What Happens Over the Next 12-18 Months

Near-term, watch for a few signals that Paranova is stabilizing or struggling. First, customer retention. If major accounts renew contracts through the ownership transition, that validates Kingswood's thesis that the business has sticky relationships. If accounts defect to competitors citing uncertainty or service disruptions, the turnaround becomes steeper.

Second, capital investments. If Kingswood announces plant upgrades, automation projects, or capacity expansions, that suggests confidence in the asset base and a commitment to competing on efficiency. If capital spending stays minimal, it could mean the firm is managing for cash flow and positioning for a quick exit.

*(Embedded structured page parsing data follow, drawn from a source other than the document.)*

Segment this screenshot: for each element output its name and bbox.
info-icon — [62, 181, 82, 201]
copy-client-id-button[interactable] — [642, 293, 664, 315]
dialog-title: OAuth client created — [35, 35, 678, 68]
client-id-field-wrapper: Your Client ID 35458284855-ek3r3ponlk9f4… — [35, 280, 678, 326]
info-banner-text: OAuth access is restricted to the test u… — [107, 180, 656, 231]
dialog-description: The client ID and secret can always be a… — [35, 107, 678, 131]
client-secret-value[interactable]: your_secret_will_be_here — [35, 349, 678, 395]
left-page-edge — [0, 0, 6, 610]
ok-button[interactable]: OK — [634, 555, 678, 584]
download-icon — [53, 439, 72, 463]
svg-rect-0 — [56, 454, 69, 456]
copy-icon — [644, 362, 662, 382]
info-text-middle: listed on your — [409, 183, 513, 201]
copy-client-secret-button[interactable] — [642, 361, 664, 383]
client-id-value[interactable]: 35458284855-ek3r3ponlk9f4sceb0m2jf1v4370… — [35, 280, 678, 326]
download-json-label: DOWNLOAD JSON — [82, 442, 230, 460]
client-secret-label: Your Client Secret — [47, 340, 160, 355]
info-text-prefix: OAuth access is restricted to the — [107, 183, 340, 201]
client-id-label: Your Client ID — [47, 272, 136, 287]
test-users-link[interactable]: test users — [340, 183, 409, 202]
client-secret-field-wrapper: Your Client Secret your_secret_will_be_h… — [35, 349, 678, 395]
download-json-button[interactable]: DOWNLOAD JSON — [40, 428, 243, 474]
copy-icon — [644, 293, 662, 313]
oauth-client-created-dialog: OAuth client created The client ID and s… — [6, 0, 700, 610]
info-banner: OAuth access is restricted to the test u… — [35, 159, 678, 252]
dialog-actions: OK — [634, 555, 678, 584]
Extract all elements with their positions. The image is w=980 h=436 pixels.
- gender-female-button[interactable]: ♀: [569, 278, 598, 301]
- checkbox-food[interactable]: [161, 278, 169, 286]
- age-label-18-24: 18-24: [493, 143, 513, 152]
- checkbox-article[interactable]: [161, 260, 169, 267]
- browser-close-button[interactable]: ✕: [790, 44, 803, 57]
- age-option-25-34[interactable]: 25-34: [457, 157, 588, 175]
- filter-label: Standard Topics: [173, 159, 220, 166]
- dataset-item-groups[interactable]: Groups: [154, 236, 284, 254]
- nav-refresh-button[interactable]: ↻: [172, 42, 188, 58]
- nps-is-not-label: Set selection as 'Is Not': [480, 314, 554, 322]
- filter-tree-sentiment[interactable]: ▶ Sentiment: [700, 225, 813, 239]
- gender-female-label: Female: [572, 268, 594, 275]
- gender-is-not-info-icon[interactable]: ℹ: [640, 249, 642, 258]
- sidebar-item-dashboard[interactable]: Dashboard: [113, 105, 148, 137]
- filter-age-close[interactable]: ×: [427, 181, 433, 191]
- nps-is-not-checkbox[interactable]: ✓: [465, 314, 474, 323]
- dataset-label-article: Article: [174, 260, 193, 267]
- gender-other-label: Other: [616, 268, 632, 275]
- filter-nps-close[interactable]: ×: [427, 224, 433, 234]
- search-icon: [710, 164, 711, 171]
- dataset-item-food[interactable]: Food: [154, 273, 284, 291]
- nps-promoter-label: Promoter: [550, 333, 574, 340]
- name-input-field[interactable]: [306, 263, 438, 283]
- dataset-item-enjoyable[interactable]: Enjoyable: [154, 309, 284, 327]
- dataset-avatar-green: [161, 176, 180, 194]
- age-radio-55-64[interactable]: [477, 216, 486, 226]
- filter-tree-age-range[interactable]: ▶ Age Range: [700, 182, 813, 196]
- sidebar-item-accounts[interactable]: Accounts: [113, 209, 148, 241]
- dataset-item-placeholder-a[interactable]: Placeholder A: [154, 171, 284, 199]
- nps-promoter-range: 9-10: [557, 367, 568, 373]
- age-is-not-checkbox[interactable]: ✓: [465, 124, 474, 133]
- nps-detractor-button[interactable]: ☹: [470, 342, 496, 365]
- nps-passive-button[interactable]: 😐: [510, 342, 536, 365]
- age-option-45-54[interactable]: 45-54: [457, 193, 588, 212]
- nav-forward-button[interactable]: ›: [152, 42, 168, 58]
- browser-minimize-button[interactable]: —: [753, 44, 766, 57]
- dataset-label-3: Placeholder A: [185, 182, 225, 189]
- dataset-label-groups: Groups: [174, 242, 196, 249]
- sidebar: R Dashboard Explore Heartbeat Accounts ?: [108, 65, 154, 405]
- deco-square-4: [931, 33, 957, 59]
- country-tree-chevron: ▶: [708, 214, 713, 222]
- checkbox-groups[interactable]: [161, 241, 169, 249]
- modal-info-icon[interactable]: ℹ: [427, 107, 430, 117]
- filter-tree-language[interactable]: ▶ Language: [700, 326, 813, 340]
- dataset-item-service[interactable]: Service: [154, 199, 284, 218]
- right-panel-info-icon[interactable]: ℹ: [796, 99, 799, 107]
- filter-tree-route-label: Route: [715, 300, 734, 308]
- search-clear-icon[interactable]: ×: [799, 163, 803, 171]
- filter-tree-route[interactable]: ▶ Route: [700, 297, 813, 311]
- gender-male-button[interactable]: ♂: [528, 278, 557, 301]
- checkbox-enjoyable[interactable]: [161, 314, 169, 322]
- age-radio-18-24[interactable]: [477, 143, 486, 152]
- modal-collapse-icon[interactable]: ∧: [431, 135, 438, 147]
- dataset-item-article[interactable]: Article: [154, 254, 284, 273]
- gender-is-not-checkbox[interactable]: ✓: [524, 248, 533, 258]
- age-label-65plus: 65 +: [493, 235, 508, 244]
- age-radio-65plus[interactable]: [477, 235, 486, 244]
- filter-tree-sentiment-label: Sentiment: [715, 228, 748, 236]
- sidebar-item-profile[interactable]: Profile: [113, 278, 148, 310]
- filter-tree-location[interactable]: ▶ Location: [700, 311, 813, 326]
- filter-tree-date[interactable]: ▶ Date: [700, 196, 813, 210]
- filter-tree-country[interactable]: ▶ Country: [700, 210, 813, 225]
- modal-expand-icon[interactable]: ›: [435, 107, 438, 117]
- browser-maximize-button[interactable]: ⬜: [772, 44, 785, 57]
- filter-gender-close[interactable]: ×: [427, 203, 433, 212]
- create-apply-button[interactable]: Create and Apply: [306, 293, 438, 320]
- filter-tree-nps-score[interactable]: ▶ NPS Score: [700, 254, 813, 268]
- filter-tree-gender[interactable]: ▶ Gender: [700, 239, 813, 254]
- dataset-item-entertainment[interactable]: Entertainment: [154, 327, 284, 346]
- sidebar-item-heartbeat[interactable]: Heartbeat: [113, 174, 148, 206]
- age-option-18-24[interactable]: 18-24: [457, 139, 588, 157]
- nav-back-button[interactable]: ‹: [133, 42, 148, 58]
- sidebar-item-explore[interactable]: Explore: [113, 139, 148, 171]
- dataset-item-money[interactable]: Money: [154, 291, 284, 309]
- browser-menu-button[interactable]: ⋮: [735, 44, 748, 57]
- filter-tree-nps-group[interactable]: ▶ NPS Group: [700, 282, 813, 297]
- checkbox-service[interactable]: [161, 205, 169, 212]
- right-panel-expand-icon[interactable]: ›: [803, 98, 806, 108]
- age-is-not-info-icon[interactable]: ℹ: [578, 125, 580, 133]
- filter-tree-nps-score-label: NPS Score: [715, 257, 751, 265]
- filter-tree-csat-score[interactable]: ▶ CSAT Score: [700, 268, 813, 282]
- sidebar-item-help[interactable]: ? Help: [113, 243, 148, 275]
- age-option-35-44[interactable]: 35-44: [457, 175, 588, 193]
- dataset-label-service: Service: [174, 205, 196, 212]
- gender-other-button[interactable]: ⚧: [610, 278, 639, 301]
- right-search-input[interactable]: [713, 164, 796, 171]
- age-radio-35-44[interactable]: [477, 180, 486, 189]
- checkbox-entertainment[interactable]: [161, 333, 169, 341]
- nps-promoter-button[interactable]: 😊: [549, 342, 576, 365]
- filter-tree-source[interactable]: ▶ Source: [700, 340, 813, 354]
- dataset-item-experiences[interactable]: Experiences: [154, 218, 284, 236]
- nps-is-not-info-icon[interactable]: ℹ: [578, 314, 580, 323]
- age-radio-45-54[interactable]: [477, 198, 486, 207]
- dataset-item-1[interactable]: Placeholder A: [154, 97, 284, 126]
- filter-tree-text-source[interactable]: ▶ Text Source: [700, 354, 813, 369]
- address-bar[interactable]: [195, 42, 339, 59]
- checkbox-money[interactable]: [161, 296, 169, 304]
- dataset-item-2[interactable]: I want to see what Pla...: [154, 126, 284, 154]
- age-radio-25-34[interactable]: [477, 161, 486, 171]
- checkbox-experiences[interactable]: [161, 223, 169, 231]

Third, M&A activity. If Paranova announces tuck-in acquisitions within the first year, that's evidence Kingswood is executing the consolidation playbook. If no deals materialize, it could mean the integration is taking longer than expected or that valuation gaps between buyers and sellers remain too wide.

Industry analysts will also be watching margins. If Paranova can push EBITDA margins from the estimated 8-10% range toward 12% within two years, the investment starts to pencil at mid-teens returns even with flat revenue. If margins stagnate or compress due to pricing pressure, the deal becomes a tougher proposition regardless of topline performance.